(Stored items)
=====

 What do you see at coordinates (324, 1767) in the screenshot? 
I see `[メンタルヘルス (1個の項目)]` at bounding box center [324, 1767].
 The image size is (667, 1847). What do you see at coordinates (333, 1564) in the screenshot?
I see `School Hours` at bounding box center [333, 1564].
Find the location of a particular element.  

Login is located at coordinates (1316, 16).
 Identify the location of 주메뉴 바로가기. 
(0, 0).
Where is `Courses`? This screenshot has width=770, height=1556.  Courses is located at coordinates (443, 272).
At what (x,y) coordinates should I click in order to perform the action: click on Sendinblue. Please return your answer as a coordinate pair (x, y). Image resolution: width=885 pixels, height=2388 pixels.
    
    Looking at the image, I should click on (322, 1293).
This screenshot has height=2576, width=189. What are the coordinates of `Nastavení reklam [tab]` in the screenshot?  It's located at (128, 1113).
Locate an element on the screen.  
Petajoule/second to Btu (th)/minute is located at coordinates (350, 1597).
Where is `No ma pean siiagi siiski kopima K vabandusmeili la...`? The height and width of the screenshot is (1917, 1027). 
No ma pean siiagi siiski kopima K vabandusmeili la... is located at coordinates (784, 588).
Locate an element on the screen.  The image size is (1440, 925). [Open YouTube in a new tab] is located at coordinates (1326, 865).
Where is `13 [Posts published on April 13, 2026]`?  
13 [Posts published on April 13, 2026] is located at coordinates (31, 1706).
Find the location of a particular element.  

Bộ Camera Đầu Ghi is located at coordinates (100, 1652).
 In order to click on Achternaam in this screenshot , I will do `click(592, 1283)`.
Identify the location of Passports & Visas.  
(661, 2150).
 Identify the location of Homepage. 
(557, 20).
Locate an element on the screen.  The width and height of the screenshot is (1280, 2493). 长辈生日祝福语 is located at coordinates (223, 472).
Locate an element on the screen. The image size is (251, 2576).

=====

▶ About this exercise
Reproduce the full block of data exactly, omitting nothing.

▶ Worked solution
 What do you see at coordinates (324, 1767) in the screenshot? 
I see `[メンタルヘルス (1個の項目)]` at bounding box center [324, 1767].
 The image size is (667, 1847). What do you see at coordinates (333, 1564) in the screenshot?
I see `School Hours` at bounding box center [333, 1564].
Find the location of a particular element.  

Login is located at coordinates (1316, 16).
 Identify the location of 주메뉴 바로가기. 
(0, 0).
Where is `Courses`? This screenshot has width=770, height=1556.  Courses is located at coordinates (443, 272).
At what (x,y) coordinates should I click in order to perform the action: click on Sendinblue. Please return your answer as a coordinate pair (x, y). Image resolution: width=885 pixels, height=2388 pixels.
    
    Looking at the image, I should click on (322, 1293).
This screenshot has height=2576, width=189. What are the coordinates of `Nastavení reklam [tab]` in the screenshot?  It's located at (128, 1113).
Locate an element on the screen.  
Petajoule/second to Btu (th)/minute is located at coordinates (350, 1597).
Where is `No ma pean siiagi siiski kopima K vabandusmeili la...`? The height and width of the screenshot is (1917, 1027). 
No ma pean siiagi siiski kopima K vabandusmeili la... is located at coordinates (784, 588).
Locate an element on the screen.  The image size is (1440, 925). [Open YouTube in a new tab] is located at coordinates (1326, 865).
Where is `13 [Posts published on April 13, 2026]`?  
13 [Posts published on April 13, 2026] is located at coordinates (31, 1706).
Find the location of a particular element.  

Bộ Camera Đầu Ghi is located at coordinates (100, 1652).
 In order to click on Achternaam in this screenshot , I will do `click(592, 1283)`.
Identify the location of Passports & Visas.  
(661, 2150).
 Identify the location of Homepage. 
(557, 20).
Locate an element on the screen.  The width and height of the screenshot is (1280, 2493). 长辈生日祝福语 is located at coordinates (223, 472).
Locate an element on the screen. The image size is (251, 2576).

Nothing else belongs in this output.